Therefore it doesn’t matter if I have a dollar to my name - I thought about the brief pause earlier before my third ‘No’ - I wasn’t calculating numbers, adding account totals or summarizing assets - I was considering what she really meant by the question. I think it was literal at face value - a joke labeled ‘joke’. But I think - and again, I barely know her enough to know enough - what she was really asking was: well if the first two answers are no, are you at least happy?

I thought again about the smell of that crack-house that I was tasked to clean out some fifteen-plus years ago. The garbage up to my shins. Vials, needles, empties everywhere. I thought about the people that surrounded me there, and where they might be now. Which prisons, which cemeteries.

I thought about my follow-up call to Hardees on Center Point Road, and how they told me they would keep my application on file just in case things turned out for me.

With that in mind, I would like to change my answer.

Yes, Mary, I am rich as hell.



Rather than heading back east to the beach after taking off, I drove due south, a route I’d never taken before. I had another stop to make - a business one. See I had managed to make this visit a paid work trip, and all I had to do make one stop down in Mill Spring, about an hour south of my dad’s place. I zigged and zagged through the blue ridges, each corner unveiling a new and exciting view (and a Jesus billboard or five.) I drove with my camera in my lap, off-safety.

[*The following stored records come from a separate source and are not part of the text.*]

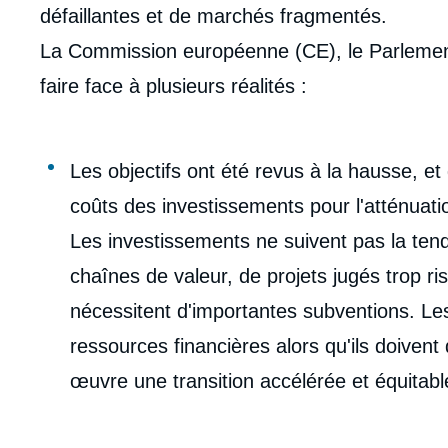
de
défaillantes et de marchés fragmentés.
la
publi
La Commission européenne (CE), le Parlemen
faire face à plusieurs réalités :
Les objectifs ont été revus à la hausse, e
coûts des investissements pour l'atténuatio
Les investissements ne suivent pas la tend
chaînes de valeur, de projets jugés trop ri
nécessitent d'importantes subventions. L
ressources financières alors qu'ils doive
œuvre une transition accélérée et équitabl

Then I as I approached the Green River, just north of Mill Spring, I lost my breath.

It was taken from me, by this sight.

I pulled the truck over so fast you’d think a pit crew was going to pop out of the bushes. I hopped out and started shooting.

Great minds think alike! I heard from the distance.

I turned to see a guy hustling over from the opposite side of the bridge.

Do you live around here or are you visiting!? I was so excited that I lost my manners. A car flew past between us, drowning my answer out. How could you just drive by this? I thought.

Great minds think alike! He repeated, holding up a Fuji mirrorless camera, now close enough to hear without yelling.

Yeah yeah, I responded, repeating my question rudely. Apparently I just had to know right now what I was looking at. I took a deep breath to calm down, and switched out of “super-Terminator-get-buckets-mode” into being a personable human being.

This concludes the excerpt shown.